As her husband and the woman who had helped her encouraged her to join al Khansaa, another thought weighed on her. She believed that the mortar round that killed her parents and cost her sister her arm was the work of the U.S.-led coalition. Although many civilians have been killed by its airstrikes and subsequent offensives, it seems unlikely given the timing of her parent’s death in early 2014 that the coalition was responsible. It had not taken shape until that summer. But hatred for the coalition became a deep conviction for Umm Rashid. She would serve with the enemy of those she believed had killed her family. “I accepted to become a member of al Khansaa,” she says.
“Because my husband was an emir, I was not sent to the training camp,” Umm Rashid explains.
While the group regularly publishes pictures of women holding weapons in supposed training exercises but not as combatants. Of the 63 ISIS cadres—prisoners, returnees, and defectors—ICSVE have thus far interviewed, many tell us that men go for Sharia training, but the women are instructed individually at home, by their husbands. Western soldiers mock the awkward way the ISIS women are photographed or filmed holding their rifles in ISIS propaganda.
“There were a lot of 14- and 15-year-old girls in al Khansaa,” Umm Rashid tells us. “When I first registered, Umm al Khattab helped me a lot. They gave me a weapon. I joined her brigade. Umm al Khattab was the emir of that brigade,” Umm Rashid explains.
As we’ve heard in our many other interviews, the women who join the hisbah are armed with a Kalashnikov and have broad powers over the civilian population—able to fine, punish, and arrest them for any type of morality offenses. They have an exalted status over civilians and answer to practically no one.
“Umm al Khattab was not the emir of all of al Khansaa, but of this brigade. I knew her for a long time because she was our neighbor. From the start, I knew how to work in the brigade because Umm al-Khattab was talking to me all the time.
“Umm al Khattab would come and pick me up in a van, our brigade worked in that van with six or seven other women. We were in charge of the market place. Because I was so poor in the past, I was trying to be generous to other poor people. Abu Abdullah [her husband] was so generous with me. He would give me a lot of money. I was not used to having money. I would save it and give some to my sister and also gave money to the poor people. I was happy he was giving it so generously.
“Our job was to check the market on our regulations. For example we would check abayas if they are too tight or too transparent.”

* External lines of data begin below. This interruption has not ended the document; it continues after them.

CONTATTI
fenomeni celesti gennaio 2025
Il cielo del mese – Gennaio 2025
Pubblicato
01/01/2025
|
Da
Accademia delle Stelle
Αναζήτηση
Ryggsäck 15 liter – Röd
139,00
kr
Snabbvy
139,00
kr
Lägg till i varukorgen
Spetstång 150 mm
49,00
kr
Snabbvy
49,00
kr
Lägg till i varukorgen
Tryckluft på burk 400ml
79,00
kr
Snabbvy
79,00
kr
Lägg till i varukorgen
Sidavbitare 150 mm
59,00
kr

Fascinated to be hearing not just about, but from an actual member of the ISIS hisbah, we ask Umm Rashid to explain to us how women are punished. We know the men have their shirts removed and are flogged in public, “But what about the women?” we ask, wondering how ISIS handles this delicate matter. “Are they undressed as well, and if so where?”

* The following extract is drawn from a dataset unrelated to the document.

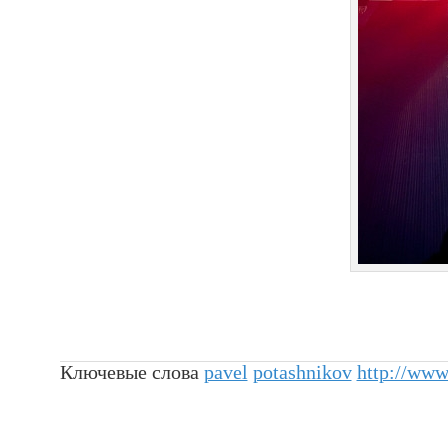
Ключевые слова
pavel
potashnikov
http://www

Umm Rashid is perfectly matter of fact: “For example if there is a woman with a colored abaya, we would arrest the husband and wife and take them to the hisbah jail. They would take the woman to the female’s hisbah and the man to the male’s hisbah.
“We would take off the clothes of the woman until she is in her underwear. Then we would beat her with a lash. Then there are special women in the hisbah for biting,” says Umm Rashid. We have heard about this practice of biting women but have never had a firsthand account.
“We would torture that woman so badly, that when the husband came from the other side she wouldn’t be able to walk. Then from out of this prison, she would feel I would never do this again, because of the things she suffered from the imprisonment. Her husband needed to pay a fine and he needed to purchase the proper abaya and sign the paperwork that he would comply to the rules completely in the future. If the woman repeats her offense, we would take the husband and put him in a football field where coalition forces used to bomb a lot. We had a prison and we would put him in that prison. Most of the time he would die of fear because of the explosions in that field.”
We ask her if she felt badly doing such things, assuming that she must.
“No! It made me strong! I would do the same thing again if given the opportunity. I escaped because I have a small child. I want to go back after the baby is grown.”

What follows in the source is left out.